Development Engineering, which published its first issue two weeks ago, covers technological solutions to extreme poverty. The open-access journal plans to increase coauthorship between researchers from developed and developing countries. Funding is being sought for a mentorship programme to support this aim.

“It’s important to not hide or throw away failures because they also are illuminating what doesn’t work.”

Ashok Gadgil, Development Engineering

Speaking at the event about the need for the journal, coeditor-in-chief Ashok Gadgil said students and academics face pressure to publish in high-impact journals to advance their careers, which means few faculty can invest time and expertise in this less-established interdisciplinary field. He said this means there is too little sharing of lessons learned or failures in development engineering.

“This journal is a step to address that,” he told the event.

The journal’s priorities are to encourage transparent reporting of research and data, and to encourage papers by researchers from developing nations. For example, it plans to provide extra funding to allow them more time to improve their papers and to team them up with researchers from the developed world who will act as mentors.

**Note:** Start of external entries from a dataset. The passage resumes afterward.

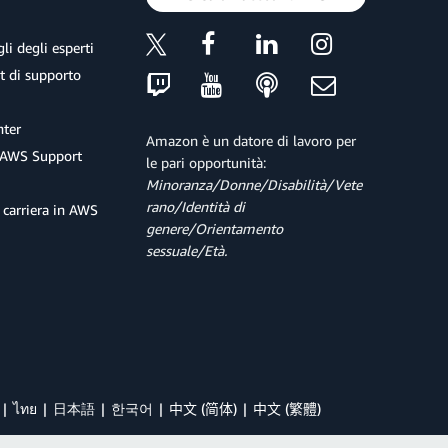
li degli esperti
et di supporto
ter
Amazon è un datore di lavoro per
 AWS Support
le pari opportunità:
Minoranza/Donne/Disabilità/Vete
rano/Identità di
 carriera in AWS
genere/Orientamento
sessuale/Età.
ไทย
日本語
한국어
中文 (简体)
中文 (繁體)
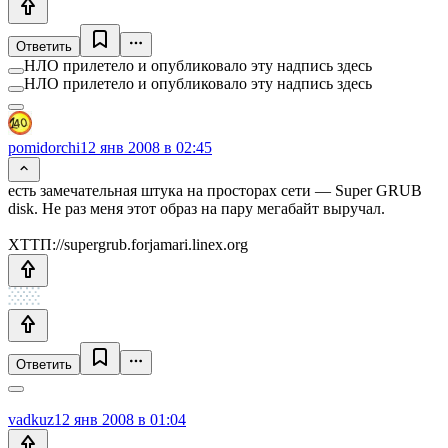
Ответить
НЛО прилетело и опубликовало эту надпись здесь
НЛО прилетело и опубликовало эту надпись здесь
pomidorchi
12 янв 2008 в 02:45
есть замечательная штука на просторах сети — Super GRUB
disk. Не раз меня этот образ на пару мегабайт выручал.
ХТТП://supergrub.forjamari.linex.org
Ответить
vadkuz
12 янв 2008 в 01:04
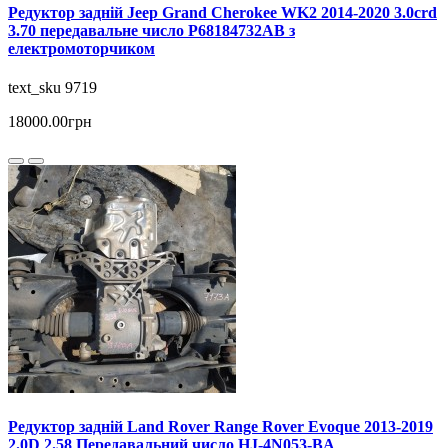
Редуктор задній Jeep Grand Cherokee WK2 2014-2020 3.0crd
3.70 передавальне число P68184732AB з
електромоторчиком
text_sku 9719
18000.00грн
Редуктор задній Land Rover Range Rover Evoque 2013-2019
2.0D 2.58 Передавальний число HJ-4N053-BA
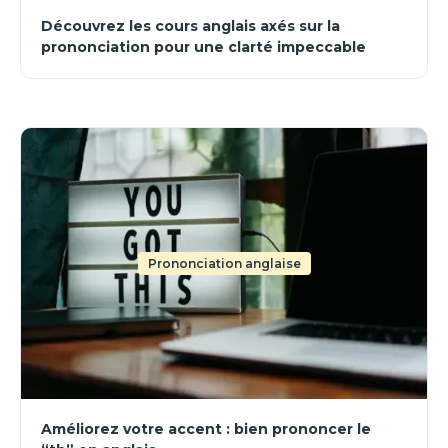
Découvrez les cours anglais axés sur la
prononciation pour une clarté impeccable
Prononciation anglaise
Améliorez votre accent : bien prononcer le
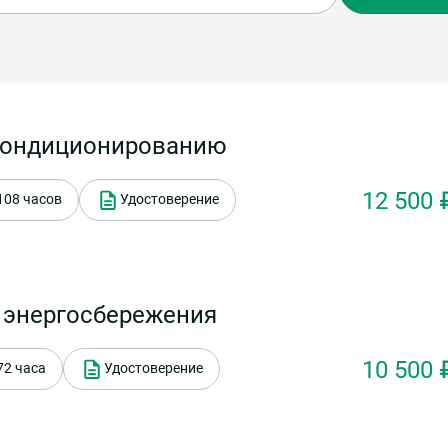
 кондиционированию
12 500 
108 часов
Удостоверение
 энергосбережения
10 500 
72 часа
Удостоверение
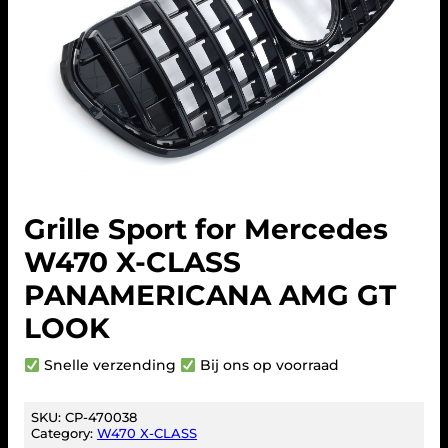
Grille Sport for Mercedes
W470 X-CLASS
PANAMERICANA AMG GT
LOOK
Snelle verzending
Bij ons op voorraad
SKU:
CP-470038
Category:
W470 X-CLASS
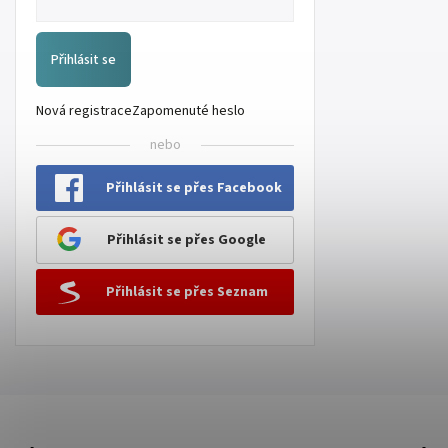
Přihlásit se
Nová registrace
Zapomenuté heslo
nebo
Přihlásit se přes Facebook
Přihlásit se přes Google
Přihlásit se přes Seznam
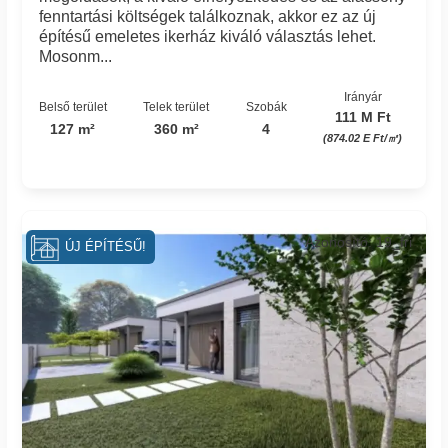
fenntartási költségek találkoznak, akkor ez az új
építésű emeletes ikerház kiváló választás lehet.
Mosonm...
Irányár
Belső terület
Telek terület
Szobák
111 M Ft
127 m²
360 m²
4
(874.02 E Ft/㎡)
Azonosító: 19_fri
ÚJ ÉPÍTÉSŰ!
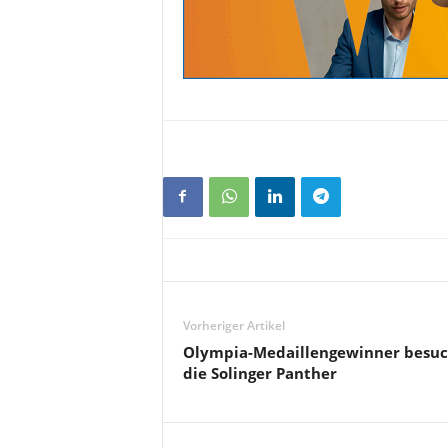
Vorheriger Artikel
Olympia-Medaillengewinner besuc
die Solinger Panther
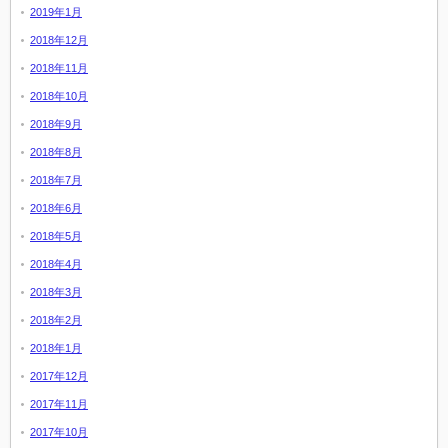
2019年1月
2018年12月
2018年11月
2018年10月
2018年9月
2018年8月
2018年7月
2018年6月
2018年5月
2018年4月
2018年3月
2018年2月
2018年1月
2017年12月
2017年11月
2017年10月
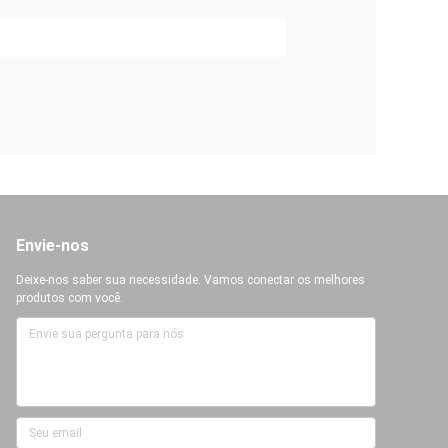
Envie-nos
Deixe-nos saber sua necessidade. Vamos conectar os melhores
produtos com você.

However, the mentorship programme requires external funding, Gadgil told SciDev.Net. “We are in discussions with some foundations, but we haven’t got the cheque in the bank,” he said.

The journal, published by Elsevier, is free to access, but authors must pay to publish a paper. The maximum publication fee is US$1,500 for research and review papers, and US$1,000 for shorter papers. Developing country authors are charged on a sliding scale below that so rich countries subsidise poor countries, Gadgil said.

But Dinesh Surroop, a chemical and environmental engineer at the University of Mauritius, said the fees will be “prohibitive” for many developing country authors unless they are paid as part of a funded project.

One paper in the journal’s first volume describes a project to trial a radio frequency identification tag to measure the stock and turnover of microenterprises in Sri Lanka. The tag failed to improve on informal record keeping for most products.

“Failures are fine, and we’ll publish failures as well as successes,” said Gadgil. “It’s important to not hide or throw away failures because they also are illuminating what doesn’t work.”

Articles for the second volume will be accepted until the end of the year.